Fig. 6. Border-associated macrophages in human PD.

a Immunofluorescence showing abundance of close interactions between CD4⁺ T cells and perivascular macrophages in the mouse SNpc. Tissue is labeled with AAV2-SYN (green), CD4 (magenta), Dextran (white), and CD31 (blue). Images are taken at ×40 (left) and ×60 (right). b Transverse sections of midbrains from one neurological control (top) and one patient with PD (bottom), showing the anatomic landmarks of the cerebral aqueduct, substantia nigra, and cerebral peduncle. Rectangle denotes the region of interest where CD3/CD68 double immunostaining was counted. c Images of CD68⁺ BAMs located in the perivascular space of the substantia nigra of non-neurological disease controls, demonstrating their abundance in human brains. d High magnification demonstrating elongated, vessel-localized CD68⁺ BAMs in the non-neurological disease control substantia nigra. Black arrows point to BAMs. BV denotes the blood vessel. Scale bar is 20 μm. e Vessel-localized CD68⁺ BAMs (brown) and CD3⁺ T cells (red) in the substantia nigra of human PD (right). Black arrows denote BAMs, red arrows denote CD3⁺ T cells. BV indicates the blood vessel. Scale bars are 10 μm. f Vessel-localized CD68⁺ BAMs (brown) and CD3⁺ T cells (red) in the substantia nigra of human PD (right). Black arrows denote BAMs, red arrows denote CD3⁺ T cells. BV indicates the blood vessel. Scale bars are 10 μm. g Quantification of BAM – T cell interactions in human PD. The percentage of perivascular CD3⁺ cells adjacent to perivascular CD68⁺ cells was divided by the total number of CD3⁺ cells in the ventral midbrain of 6 DLBD patients and 6 controls. Graph displays mean values ± SD. Unpaired T test, two-sided, *p = 0.0375, ***p = 0.0005. Mean ± SD is shown. h Vessel-localized CD8⁺ T cells (red) and CD68⁺ BAMs (brown) cells in the substantia nigra of human PD. Black arrows denote BAMs, whereas red arrows denote CD8⁺ T cells that are in close proximity to BAMs. BV denotes blood vessel.
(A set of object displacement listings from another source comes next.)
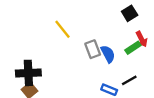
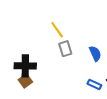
gray rectangle: (93, 49) -> (65, 49), moved

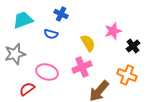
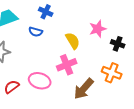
black cross: (133, 46) -> (118, 44), turned -32
pink ellipse: (47, 72) -> (40, 81), moved

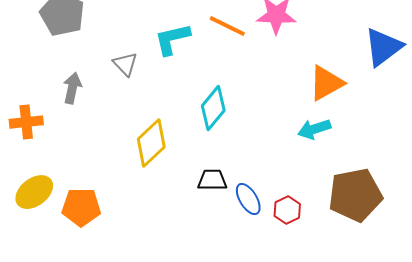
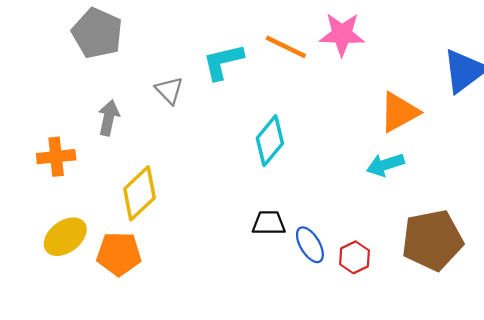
yellow diamond: (151, 143) -> (140, 193), moved

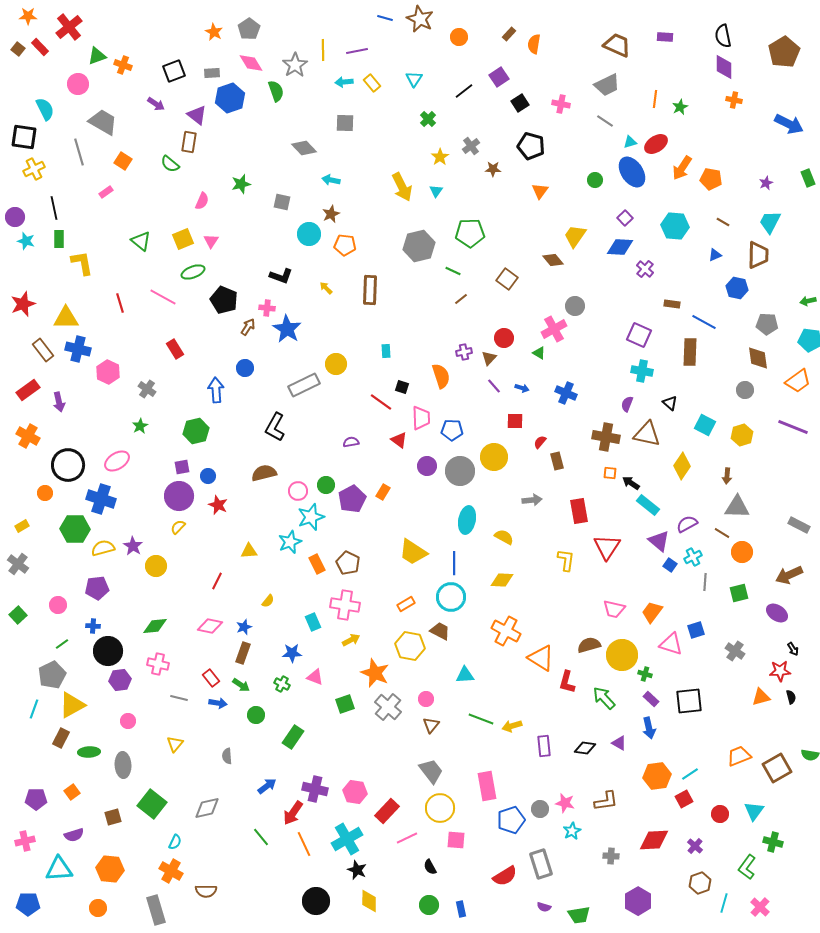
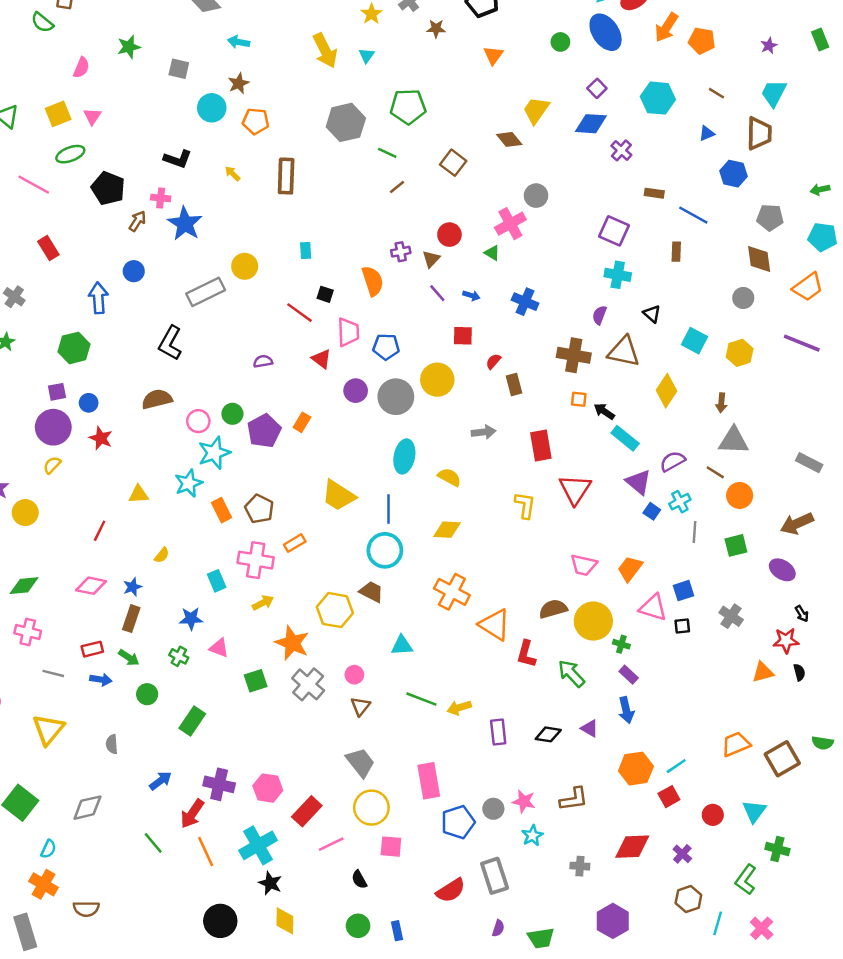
brown rectangle: (690, 352) -> (676, 252), size x0.6
orange rectangle: (406, 604) -> (295, 543), moved
red rectangle: (211, 678) -> (92, 649), turned -66
black square: (689, 701) -> (682, 626), moved, size x0.5
yellow triangle: (175, 744) -> (48, 730), size x1.6
purple semicircle: (544, 907) -> (498, 928), turned -88

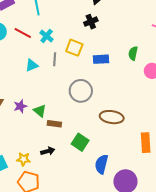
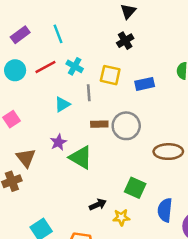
red line: (23, 33) -> (45, 67), turned -48
purple star: (20, 106) -> (58, 142), moved
green triangle: (40, 111) -> (81, 157), size x1.5
brown rectangle: (54, 124) -> (99, 124), moved
yellow star: (24, 159) -> (121, 217), moved

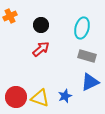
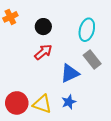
gray rectangle: (87, 56) -> (92, 59), turned 36
blue triangle: (90, 82) -> (70, 73), moved

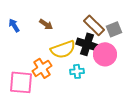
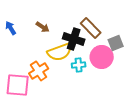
gray square: (114, 29) -> (116, 43), moved
black cross: (87, 44) -> (74, 39), moved
cyan cross: (77, 71) -> (79, 65), moved

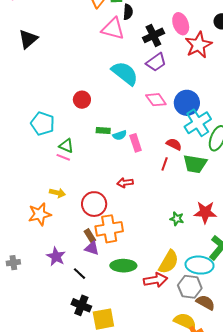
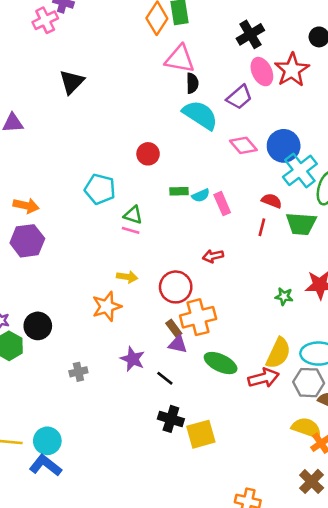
black semicircle: (128, 12) -> (192, 83), moved
pink ellipse: (181, 24) -> (262, 72), moved
black cross: (153, 35) -> (250, 34), moved
green ellipse: (123, 266) -> (221, 363), turned 30

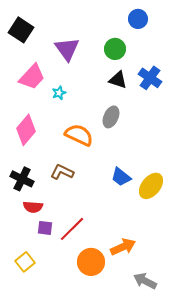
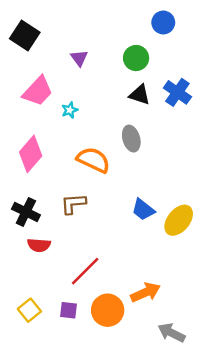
purple triangle: (67, 49) -> (79, 58), size x0.6
gray ellipse: (111, 117) -> (131, 139), turned -40
brown L-shape: (62, 172) -> (73, 204), turned -30
purple square: (45, 228) -> (69, 310), moved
Scale bars are 10 μm. Representative images of one experiment are displayed. i Vessel-localized CD4⁺ T cells (red) and CD68⁺ BAMs (brown) cells in the substantia nigra of human PD. Black arrows denote BAMs, red arrows denote CD4⁺ T cells BV denotes blood vessel. Scale bars are 10 μm. Representative images of one experiment are displayed. *Source data is provided in the “Source data” file.